Kevin Sites (GJ89) has abided by the old journalism adage: Go where no one else is — and taken it to the extreme. As a roving war correspondent for Yahoo! News, Sites is on a mission to visit and report on every spot of armed conflict in the world over the course of one year. Among his recent stops: Kashmir, Nepal and Haiti.
Meanwhile, he is also the vanguard of what might be the future of newsgathering: the solo reporter outfitted with a backpack of multimedia tools. (While he reports alone, his support team includes two producers and a researcher.) His almost daily dispatches include text articles, photo essays and video stories, all published on a Yahoo! web page called “Kevin Sites in the Hot Zone.” (Scripps Howard News Service also distributed the dispatches.)
The concept has an air of Jules Verne mixed with Ernie Pyle. Instead of circumnavigating the world in 80 days and reporting on the front lines from a soldier’s perspective, Sites is taking a year, leapfrogging from danger zone to danger zone, telling stories about the lives of common people stuck in uncommonly bad conflicts.
“I’m trying to tell stories you’re not getting anywhere else,” says Sites, who readily acknowledges that he cannot possibly provide nuanced geopolitical expertise in each country he visits. “What I can do as a good journalist is find people who can illustrate the larger story, and through them tell the story of conflict, through their eyes.”
By the end of September, Sites will complete his journey — covering 21 countries in a year’s time. He has recorded some incredible finds. One profile in particular evoked a cascade of response from followers of his work for Yahoo! Her name is Gulsoma. The 43-year-old broadcast veteran and the 12-year-old child bride met in Afghanistan.

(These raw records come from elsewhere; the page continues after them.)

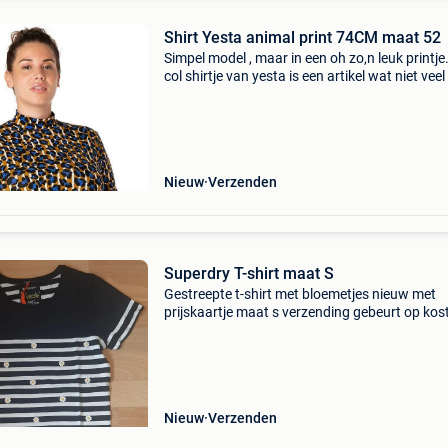
Shirt Yesta animal print 74CM maat 52
Simpel model , maar in een oh zo,n leuk printje.
col shirtje van yesta is een artikel wat niet veel
zien is in de grote maten mode. Yesta heeft het
gecombineerd onder vesten en jurken met
Nieuw
Verzenden
Superdry T-shirt maat S
Gestreepte t-shirt met bloemetjes nieuw met
prijskaartje maat s verzending gebeurt op kos
van de koper onderhandelen over de prijs moge
Nieuw
Verzenden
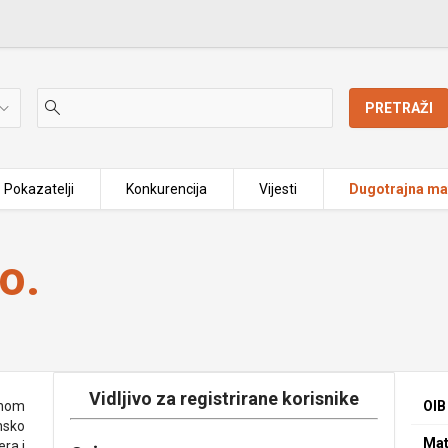
PRETRAŽI
Pokazatelji
Konkurencija
Vijesti
Dugotrajna mat
o.
Vidljivo za registrirane korisnike
enom
OIB
nsko
Mat
era i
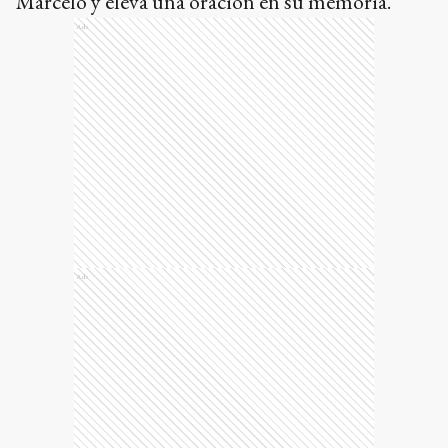
Marcelo y eleva una oración en su memoria.
Ads
Ads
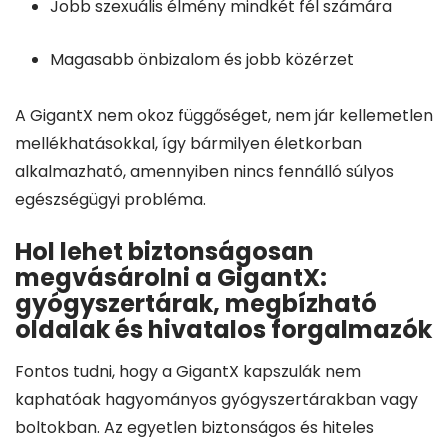
Jobb szexuális élmény mindkét fél számára
Magasabb önbizalom és jobb közérzet
A GigantX nem okoz függőséget, nem jár kellemetlen
mellékhatásokkal, így bármilyen életkorban
alkalmazható, amennyiben nincs fennálló súlyos
egészségügyi probléma.
Hol lehet biztonságosan
megvásárolni a GigantX:
gyógyszertárak, megbízható
oldalak és hivatalos forgalmazók
Fontos tudni, hogy a GigantX kapszulák nem
kaphatóak hagyományos gyógyszertárakban vagy
boltokban. Az egyetlen biztonságos és hiteles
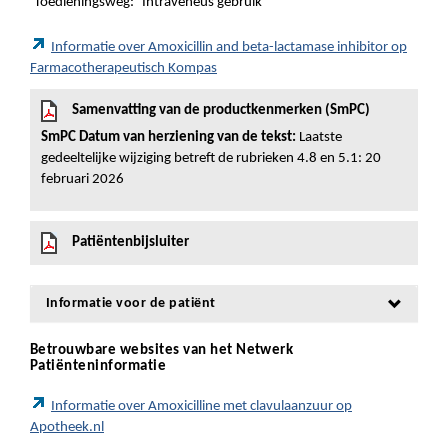
Toedieningsweg:
Intraveneus gebruik
Informatie over Amoxicillin and beta-lactamase inhibitor op
Farmacotherapeutisch Kompas
Samenvatting van de productkenmerken (SmPC)
SmPC Datum van herziening van de tekst:
Laatste
gedeeltelijke wijziging betreft de rubrieken 4.8 en 5.1: 20
februari 2026
Patiëntenbijsluiter
Informatie voor de patiënt
Betrouwbare websites van het Netwerk
Patiënteninformatie
Informatie over Amoxicilline met clavulaanzuur op
Apotheek.nl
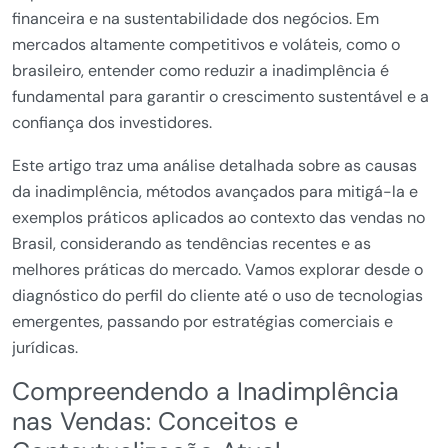
financeira e na sustentabilidade dos negócios. Em
mercados altamente competitivos e voláteis, como o
brasileiro, entender como reduzir a inadimplência é
fundamental para garantir o crescimento sustentável e a
confiança dos investidores.
Este artigo traz uma análise detalhada sobre as causas
da inadimplência, métodos avançados para mitigá-la e
exemplos práticos aplicados ao contexto das vendas no
Brasil, considerando as tendências recentes e as
melhores práticas do mercado. Vamos explorar desde o
diagnóstico do perfil do cliente até o uso de tecnologias
emergentes, passando por estratégias comerciais e
jurídicas.
Compreendendo a Inadimplência
nas Vendas: Conceitos e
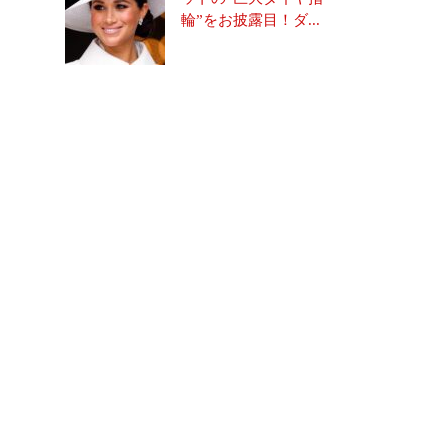
輪”をお披露目！ダ...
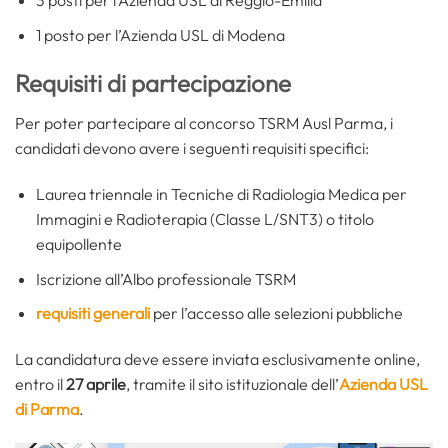
1 posto per l’Azienda USL di Modena
Requisiti di partecipazione
Per poter partecipare al concorso TSRM Ausl Parma, i
candidati devono avere i seguenti requisiti specifici:
Laurea triennale in Tecniche di Radiologia Medica per
Immagini e Radioterapia (Classe L/SNT3) o titolo
equipollente
Iscrizione all’Albo professionale TSRM
requisiti generali
per l’accesso alle selezioni pubbliche
La candidatura deve essere inviata esclusivamente online,
entro il
27 aprile
, tramite il sito istituzionale dell’
Azienda USL
di Parma
.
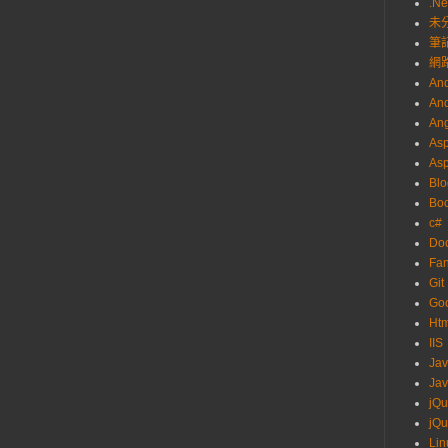
.Ne
未
筆
網
And
And
Ang
Asp
As
Blo
Boo
c#
Do
Fa
Git
Go
Ht
IIS
Ja
Jav
jQu
jQu
Lin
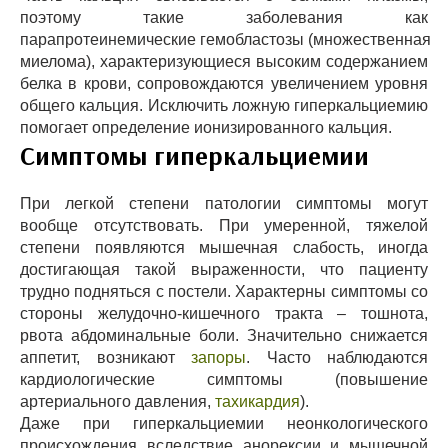
поэтому такие заболевания как
парапротеинемические гемобластозы (множественная
миелома), характеризующиеся высоким содержанием
белка в крови, сопровождаются увеличением уровня
общего кальция. Исключить ложную гиперкальциемию
помогает определение ионизированного кальция.
Симптомы гиперкальциемии
При легкой степени патологии симптомы могут
вообще отсутствовать. При умеренной, тяжелой
степени появляются мышечная слабость, иногда
достигающая такой выраженности, что пациенту
трудно подняться с постели. Характерны симптомы со
стороны желудочно-кишечного тракта – тошнота,
рвота абдоминальные боли. Значительно снижается
аппетит, возникают
запоры
. Часто наблюдаются
кардиологические симптомы (повышение
артериального давления,
тахикардия
).
Даже при гиперкальциемии неонкологического
происхождения вследствие анорексии и мышечной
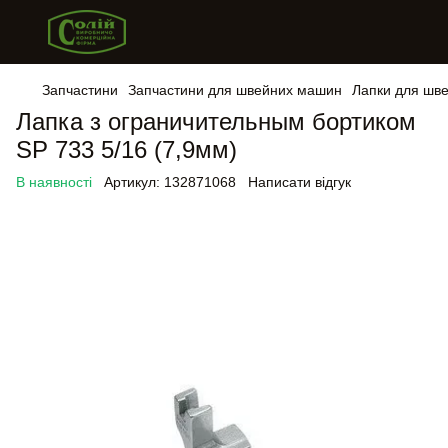
Запчастини
Запчастини для швейних машин
Лапки для шв
Лапка з ограничительным бортиком
SP 733 5/16 (7,9мм)
В наявності
Артикул:
132871068
Написати відгук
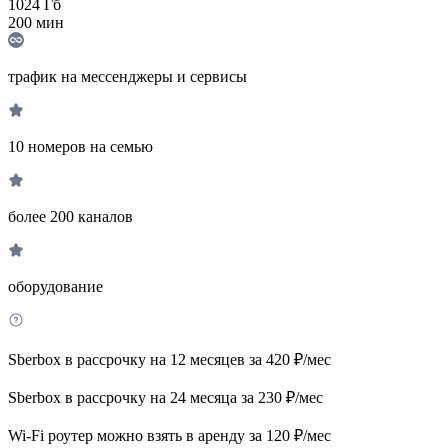
1024
Гб
200
мин
трафик на мессенджеры и сервисы
10 номеров на семью
более 200 каналов
оборудование
Sberbox в рассрочку на 12 месяцев за 420 ₽/мес
Sberbox в рассрочку на 24 месяца за 230 ₽/мес
Wi-Fi роутер можно взять в аренду за 120 ₽/мес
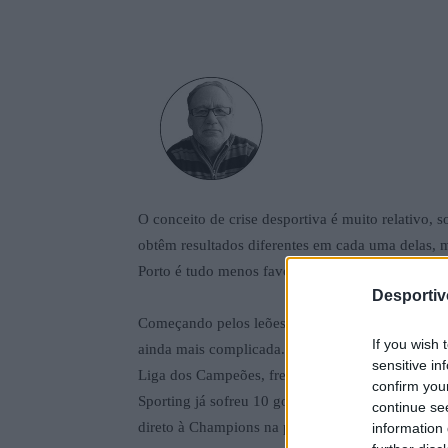
O conceito de crise desportiva é muito relativo,
obtêm resultados diferentes em cada uma delas, 
Porto é tudo menos favorável nesta altura.
Desporti
Começando pelos leões a derrota no Bessa recup
If you wish 
ainda mais complicada. A turma de Rúben Amorim
sensitive in
Liga dos Campeões, frente a Eintracht Frankfurt
confirm you
Sporting já sofreu 10 golos na Liga, está cada v
continue se
direto à Champions na próxima época, pelo que a
information 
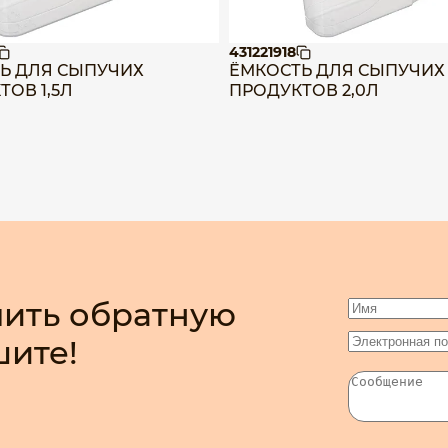
431221918
Ь ДЛЯ СЫПУЧИХ
ЁМКОСТЬ ДЛЯ СЫПУЧИХ
ОВ 1,5Л
ПРОДУКТОВ 2,0Л
ить обратную
шите!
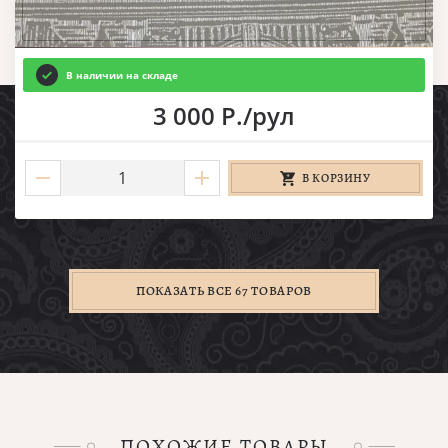
В наличии на складе
3 000 Р./рул
В КОРЗИНУ
ПОКАЗАТЬ ВСЕ 67 ТОВАРОВ
ПОХОЖИЕ ТОВАРЫ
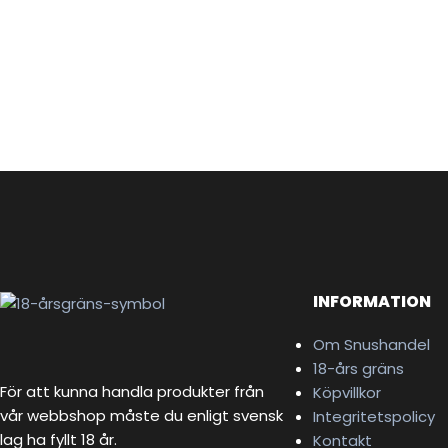
INFORMATION
Om Snushandel
18-års gräns
För att kunna handla produkter från
Köpvillkor
vår webbshop måste du enligt svensk
Integritetspolicy
lag ha fyllt 18 år.
Kontakt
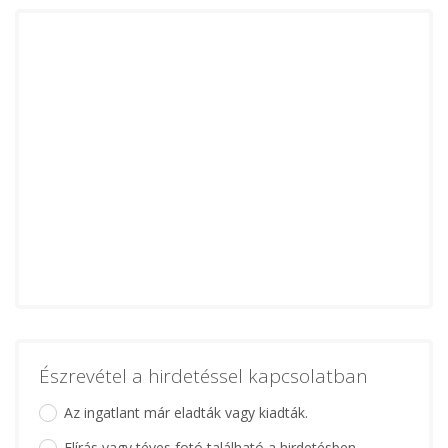
Észrevétel a hirdetéssel kapcsolatban
Az ingatlant már eladták vagy kiadták.
Elírás vagy téves fotó található a hirdetésben.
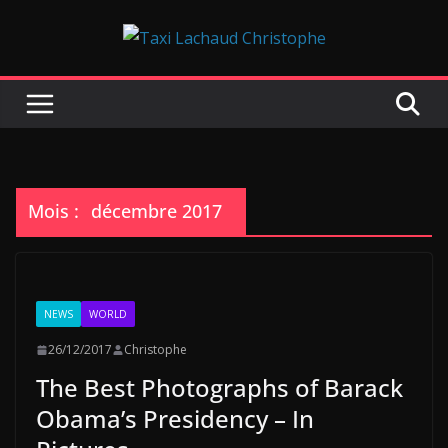
Passer
au
contenu
Mois :
décembre 2017
NEWS
WORLD
26/12/2017
Christophe
The Best Photographs of Barack
Obama’s Presidency – In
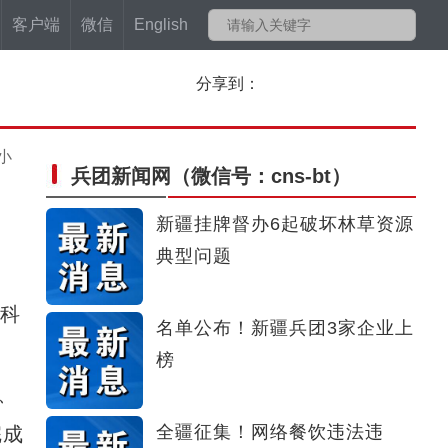
客户端
微信
English
分享到：
小
兵团新闻网
（微信号：cns-bt）
新疆挂牌督办6起破坏林草资源
典型问题
科
名单公布！新疆兵团3家企业上
榜
、
全疆征集！网络餐饮违法违
完成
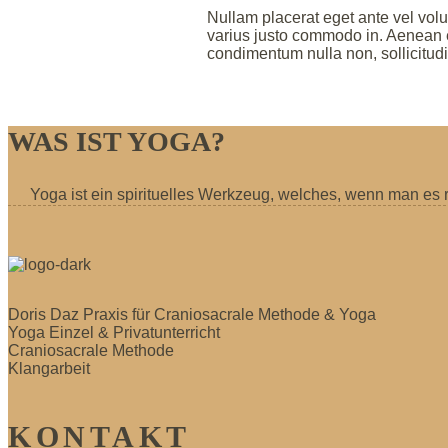
Nullam placerat eget ante vel volu
varius justo commodo in. Aenean 
condimentum nulla non, sollicitudi
WAS IST YOGA?
Yoga ist ein spirituelles Werkzeug, welches, wenn man es 
Doris Daz Praxis für Craniosacrale Methode & Yoga
Yoga Einzel & Privatunterricht
Craniosacrale Methode
Klangarbeit
KONTAKT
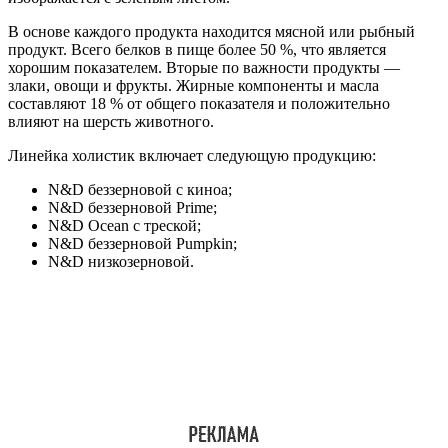
В основе каждого продукта находится мясной или рыбный
продукт. Всего белков в пище более 50 %, что является
хорошим показателем. Вторые по важности продукты —
злаки, овощи и фрукты. Жирные компоненты и масла
составляют 18 % от общего показателя и положительно
влияют на шерсть животного.
Линейка холистик включает следующую продукцию:
N&D беззерновой с киноа;
N&D беззерновой Prime;
N&D Ocean с треской;
N&D беззерновой Pumpkin;
N&D низкозерновой.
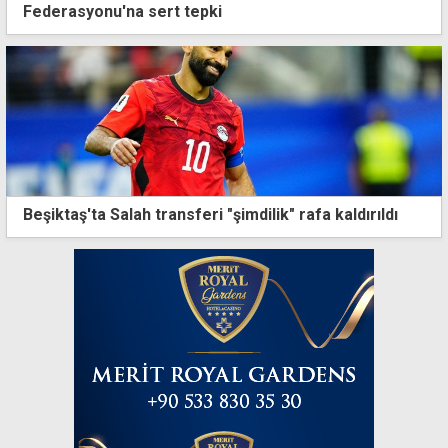
Federasyonu'na sert tepki
Beşiktaş'ta Salah transferi "şimdilik" rafa kaldırıldı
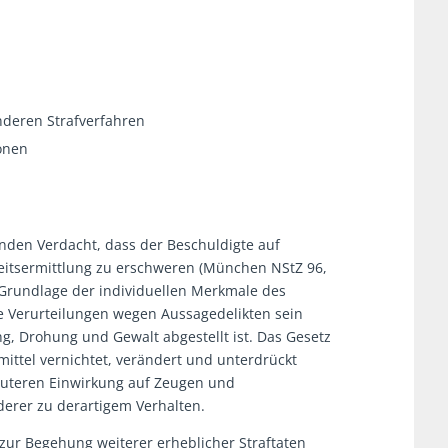
nderen Strafverfahren
ionen
den Verdacht, dass der Beschuldigte auf
eitsermittlung zu erschweren (München NStZ 96,
t Grundlage der individuellen Merkmale des
e Verurteilungen wegen Aussagedelikten sein
, Drohung und Gewalt abgestellt ist. Das Gesetz
mittel vernichtet, verändert und unterdrückt
auteren Einwirkung auf Zeugen und
derer zu derartigem Verhalten.
zur Begehung weiterer erheblicher Straftaten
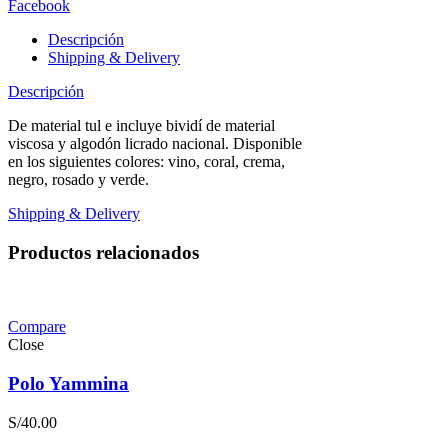
Facebook
Descripción
Shipping & Delivery
Descripción
De material tul e incluye bividí de material
viscosa y algodón licrado nacional. Disponible
en los siguientes colores: vino, coral, crema,
negro, rosado y verde.
Shipping & Delivery
Productos relacionados
Compare
Close
Polo Yammina
S/
40.00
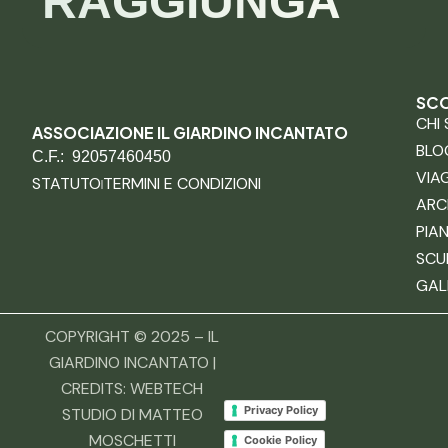
RAGGIUNGA
SCO
CHI
ASSOCIAZIONE IL GIARDINO INCANTATO
BLO
C.F.: 92057460450
VIA
STATUTO
TERMINI E CONDIZIONI
ARC
PIA
SCU
GAL
COPYRIGHT © 2025 – IL
GIARDINO INCANTATO |
CREDITS:
WEBTECH
Privacy Policy
STUDIO DI MATTEO
MOSCHETTI
Cookie Policy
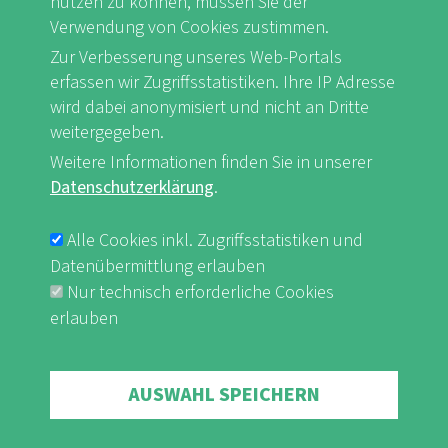
nutzen zu können, müssen Sie der
Verwendung von Cookies zustimmen.
Zur Verbesserung unseres Web-Portals
FB
Youtube
Instagram
erfassen wir Zugriffsstatistiken. Ihre IP Adresse
wird dabei anonymisiert und nicht an Dritte
weitergegeben.
Weitere Informationen finden Sie in unserer
Datenschutzerklärung
.
Impressum & Datenschutz
nf-int.org
FUSSBEREICHSMENÜ
Alle Cookies inkl. Zugriffsstatistiken und
Datenübermittlung erlauben
Nur technisch erforderliche Cookies
erlauben
Withdraw consent
AUSWAHL SPEICHERN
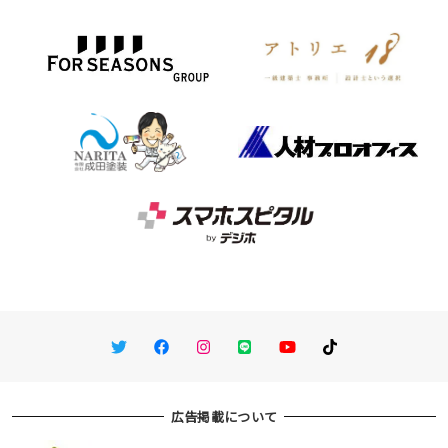
Twitter
Facebook
Instagram
LINE
You Tube
TikTok
広告掲載について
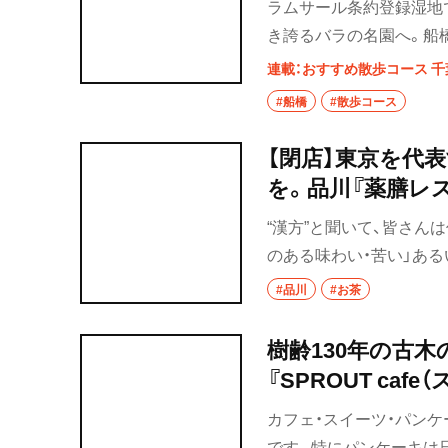
ラムサール条約登録湿地
き誇るバラの名園へ。船
点在する成田街道沿いの
連載：おすすめ散歩コース 千
#船橋
#散歩コース
【閉店】東京を代
を。品川『薬膳レス
“漢方”と聞いて、皆さん
のある味わい・苦い」あ
ではないか。かく言う私
#品川
#お茶
ラン10ZEN 品川店』
ム』を訪れて、それは一変
樹齢130年の古
『SPROUT ca
ツ散歩 赤坂編④
カフェ・スイーツ・パンケ
です。特にパンケーキは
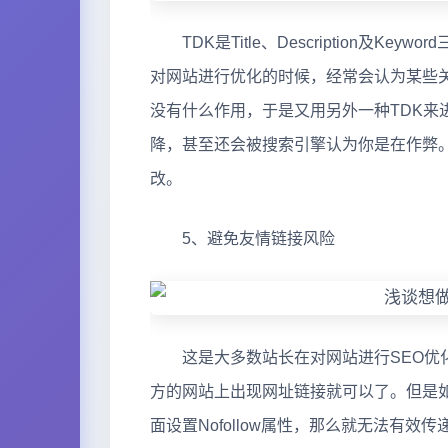
TDK是Title、Description及K
对网站进行优化的时候，经常会认为某些
没有什么作用，于是又用另外一种TDK
降，甚至还会被搜索引擎认为你是在作弊
改。
5、避免友情链接风险
这是大多数站长在对网站进行SEO优化
方的网站上出现网址链接就可以了。但是
面设置Nofollow属性，那么就无法有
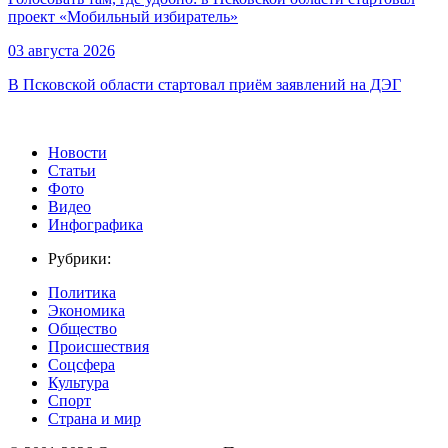
проект «Мобильный избиратель»
03 августа 2026
В Псковской области стартовал приём заявлений на ДЭГ
Новости
Статьи
Фото
Видео
Инфографика
Рубрики:
Политика
Экономика
Общество
Происшествия
Соцсфера
Культура
Спорт
Страна и мир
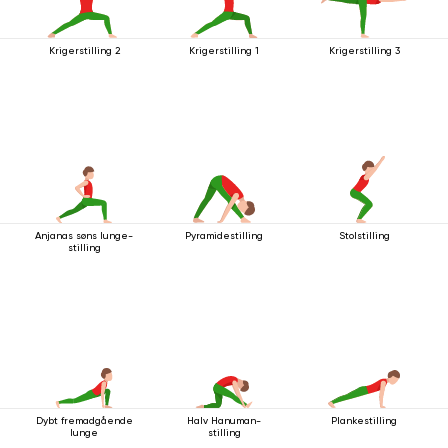
Krigerstilling 2
Krigerstilling 1
Krigerstilling 3
Anjanas søns lunge-
Pyramidestilling
Stolstilling
stilling
Dybt fremadgående
Halv Hanuman-
Plankestilling
lunge
stilling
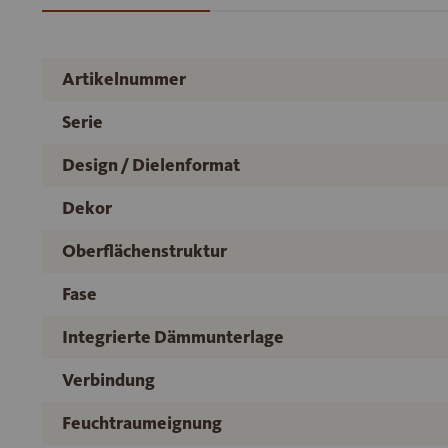
Artikelnummer
Serie
Design / Dielenformat
Dekor
Oberflächenstruktur
Fase
Integrierte Dämmunterlage
Verbindung
Feuchtraumeignung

Gulsoma had been given away for marriage at the age of 4 to a man who was 30 years old, according to Sites. Her new family of 15 required her to do the household chores, forced her to sleep outside on a carpet, and then whipped her with electric wires when they felt like punishing her. Sites wrote a moving first-person account of meeting this young girl, who fled her abusive family and was eventually given refuge at an orphanage. He took photographs to document her scars and burns, and he also took portraits of her grinning face wrapped in an orange scarf.
Nearly 14,000 readers voted to recommend the story, and more than 8,400 comments poured into the Hot Zone page. Many people were moved to give donations to nonprofit organizations in Afghanistan via links provided by the web site.
As gripping as the individual tales are, Sites offers a humble assessment of the limitations of his work. When he visited Lebanon in December 2005, for instance, “The learning curve was so steep, I don’t know if I grasped it,” he says. “There were questions I really should have asked, but I didn’t have the knowledge.”
Sites, a seasoned war correspondent, had covered the conflicts in Kosovo, Afghanistan and Iraq for NBC and CNN before signing on with Yahoo! In 2004 his video of a U.S. Marine shooting an apparently wounded and unarmed Iraqi insurgent in a Fallujah mosque set off a furor in the Middle East. As he reported from Iraq before the invasion and during the war, Sites experimented with blogging from the field. He found that he could provide more context for his stories than what could air in television broadcasts, and he was able to provide a fuller explanation for his videotape in the Fallujah mosque. Enticed by the chance to work with an innovative Internet company with deep pockets, Sites says, he joined Yahoo! in summer 2005.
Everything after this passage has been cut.